I have travelled in various parts of the world, from Greece to the Pacific, and from the Coasts of Labrador to the Southern States of North America, perhaps as much as any man living, and have never, in heat or cold, felt any inconvenience from my forty-eight years of abstinence. I have lectured for many nights consecutively on various topics during the intervals of that time, and have written thousands of articles on philosophy, temperance, physiology, politics and criticisms in papers and magazines, and published pamphlets and volumes equal to 25 octavos of small print; but have never required anything stronger than tea or coffee as a stimulant. The Alliance _Prize Essay_ (100 guineas) of 320 pages was composed and written in 21 days. I never smoke, snuff, or chew. I have known _many_ literary men ruined by smoking, and in all cases the continued use of tobacco is most injurious to the mind, as well as to the body. It _slays_ the nervous recuperative energy.

F. R. LEES.

November 17, 1882.

MR. LEONE LEVI, F. S. A., BARRISTER-AT-LAW, Professor of the Principles and Practice of Commerce and Commercial Law, King's College, London.

I have no hesitation in saying that I have never found the need of either tobacco or alcohol, or any other stimulants, for my intellectual efforts. I have never used tobacco in any form, and though occasionally, when my physical forces are much exhausted, I have derived benefit from a single gla.s.s of wine or ale, as a rule, and in my ordinary diet, I use nothing whatever but fresh water. This is my personal experience, and though I have worked very hard-often sixteen hours a day of continuous labour--I have always enjoyed, thanks to Providence, the best of health.

LEONE LEVI.

SIR JOHN LUBBOCK, BART. M. P.

I beg to say that in my opinion the use of tobacco is, in the great majority of cases, prejudicial. As to alcohol, I would rather not express any opinion.

JOHN LUBBOCK.

February 17, 1882.

PROFESSOR MAGNUS.

In reply to your enquiry respecting the use of tobacco and alcohol, I shall be glad to give you all the information I possess on this subject; though, of course, I am not in a position to judge whether my few remarks will be of any service to you.

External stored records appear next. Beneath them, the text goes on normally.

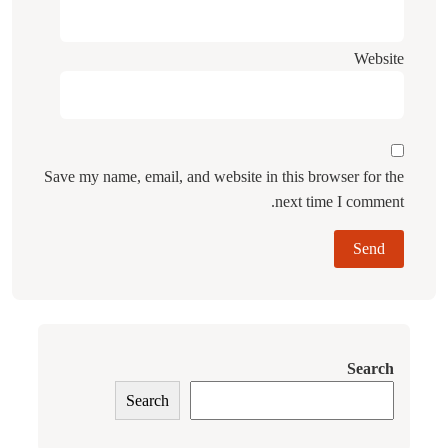
Website
Save my name, email, and website in this browser for the
next time I comment.
Search
Search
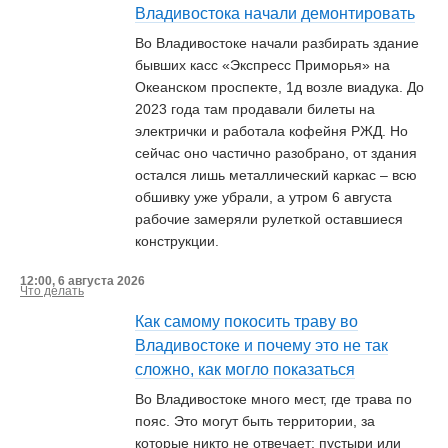
Владивостока начали демонтировать
Во Владивостоке начали разбирать здание
бывших касс «Экспресс Приморья» на
Океанском проспекте, 1д возле виадука. До
2023 года там продавали билеты на
электрички и работала кофейня РЖД. Но
сейчас оно частично разобрано, от здания
остался лишь металлический каркас – всю
обшивку уже убрали, а утром 6 августа
рабочие замеряли рулеткой оставшиеся
конструкции.
12:00, 6 августа 2026
Что делать
Как самому покосить траву во
Владивостоке и почему это не так
сложно, как могло показаться
Во Владивостоке много мест, где трава по
пояс. Это могут быть территории, за
которые никто не отвечает: пустыри или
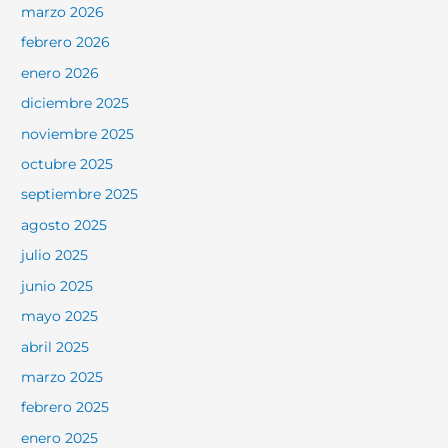
marzo 2026
febrero 2026
enero 2026
diciembre 2025
noviembre 2025
octubre 2025
septiembre 2025
agosto 2025
julio 2025
junio 2025
mayo 2025
abril 2025
marzo 2025
febrero 2025
enero 2025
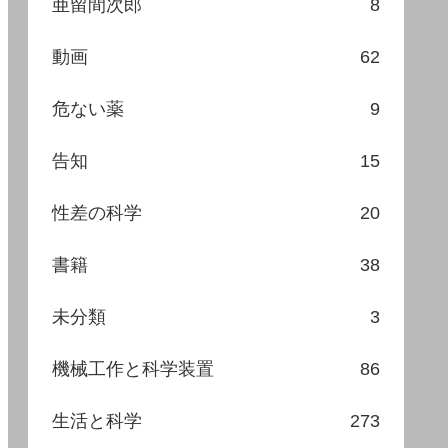
亜留間次郎
8
動画
62
危ない薬
9
告知
15
性差の科学
20
書籍
38
未分類
3
機械工作と科学装置
86
生活と科学
273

In the first place, as regards the influence of tobacco and alcohol upon the health in general, it is clearly ascertained that under certain circ.u.mstances, it may become highly injurious.

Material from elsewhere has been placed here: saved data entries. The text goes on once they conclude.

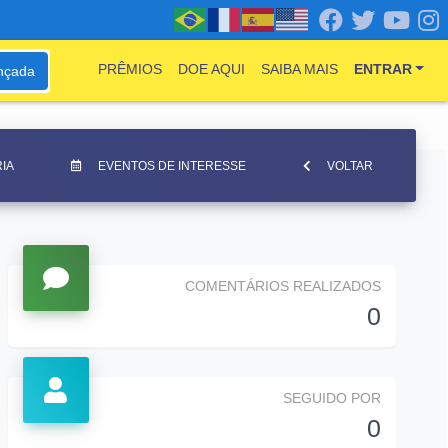
PRÊMIOS
DOE AQUI
SAIBA MAIS
ENTRAR
nçada
IA
EVENTOS DE INTERESSE
VOLTAR
COMENTÁRIOS REALIZADOS
0
SEGUIDO POR
0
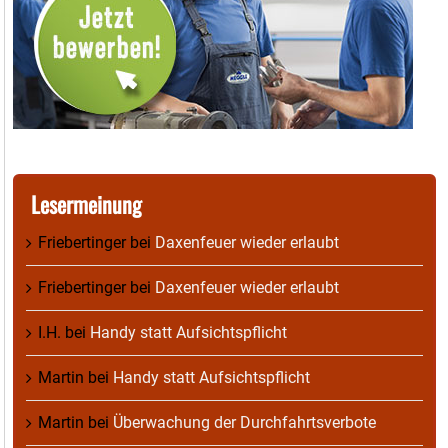
Lesermeinung
Friebertinger
bei
Daxenfeuer wieder erlaubt
Friebertinger
bei
Daxenfeuer wieder erlaubt
I.H.
bei
Handy statt Aufsichtspflicht
Martin
bei
Handy statt Aufsichtspflicht
Martin
bei
Überwachung der Durchfahrtsverbote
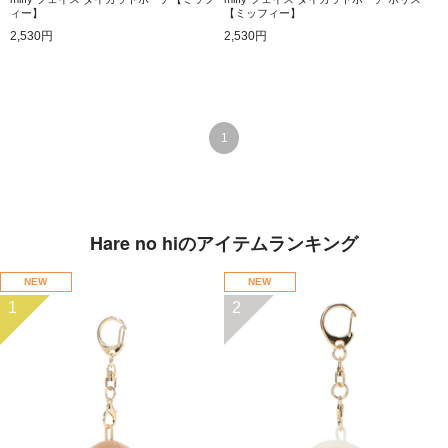
ィー】
【ミッフィー】
2,530円
2,530円
1
Hare no hiのアイテムランキング
NEW
NEW
1
2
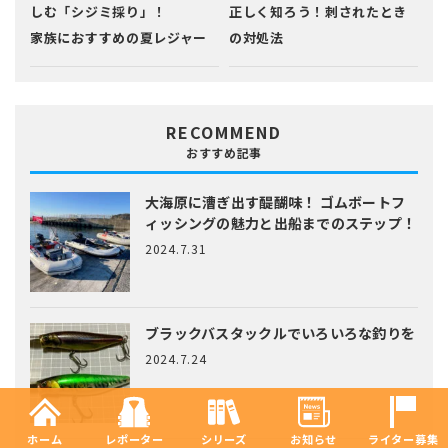
しむ「シジミ採り」！
正しく知ろう！刺されたとき
家族におすすめの夏レジャー
の対処法
RECOMMEND
おすすめ記事
大海原に漕ぎ出す醍醐味！
ゴムボートフ
ィッシングの魅力と出船までのステップ！
2024.7.31
ブラックバスタックルでいろいろな釣りを
2024.7.24
ホーム
レポーター
シリーズ
お知らせ
ライター募集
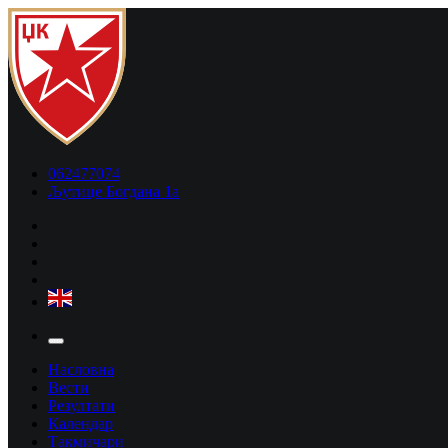
062477074
Љутице Богдана 1а
Насловна
Вести
Резултати
Календар
Такмичари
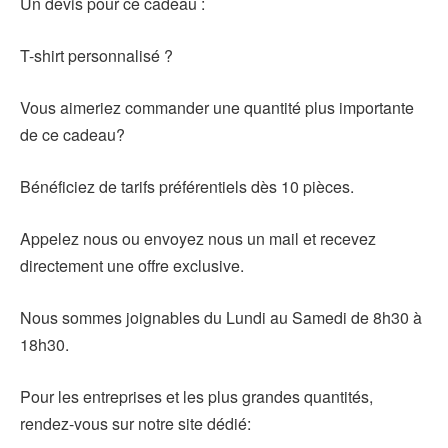
Un devis pour ce cadeau :
T-shirt personnalisé ?
Vous aimeriez commander une quantité plus importante
de ce cadeau?
Bénéficiez de tarifs préférentiels dès 10 pièces.
Appelez nous ou envoyez nous un mail et recevez
directement une offre exclusive.
Nous sommes joignables du Lundi au Samedi de 8h30 à
18h30.
Pour les entreprises et les plus grandes quantités,
rendez-vous sur notre site dédié:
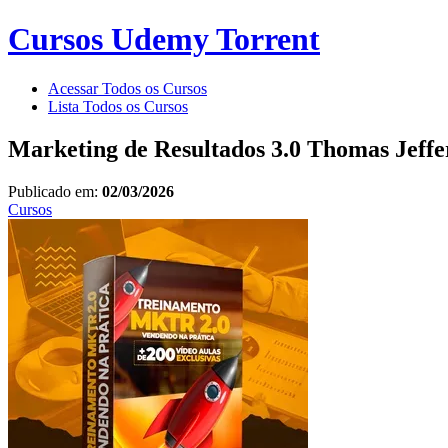
Cursos Udemy Torrent
Acessar Todos os Cursos
Lista Todos os Cursos
Marketing de Resultados 3.0 Thomas Jeff
Publicado em:
02/03/2026
Cursos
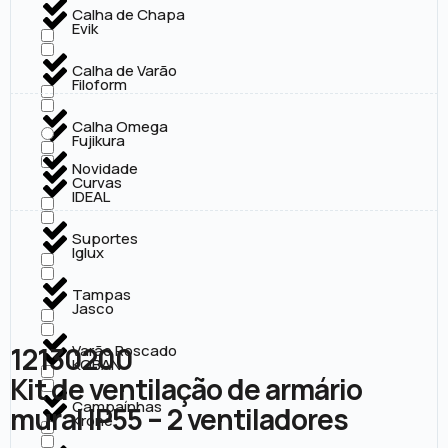
Calha de Chapa
Evik
Calha de Varão
Filoform
Calha Omega
Fujikura
Novidade
Curvas
IDEAL
Suportes
Iglux
Tampas
Jasco
12130200
Varão Roscado
KOBAN
Kit de ventilação de armário
Campaínhas
mural IP55 – 2 ventiladores
Krone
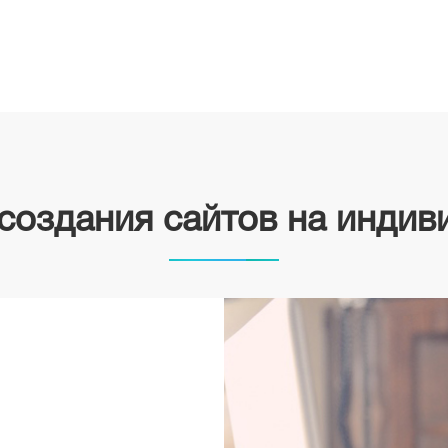
создания сайтов на индив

Apart from the disturbance produced in the whole nervous system, there are serious diseases affecting certain organs of the body, which arise solely from the abuse of both these stimulants. We note a serious affection of the visual organs, which we plainly designate by the name of: "Emblyopia ex abusu nicotiano et alcoholico." The symptoms of this complaint consist chiefly in a gradual and steady decline of the power of sight, coupled with partial colour blindness. I cannot here enter into details as to the manner in which the range of sight is affected as regards each of the different colours, and can only refer to the characteristic weakening of the power to distinguish red from other hues.

It will not be necessary, I presume, to extend my remarks to the evil effects of tobacco and alcohol upon the human body, as you are sufficiently acquainted with them, especially as far as alcohol is concerned.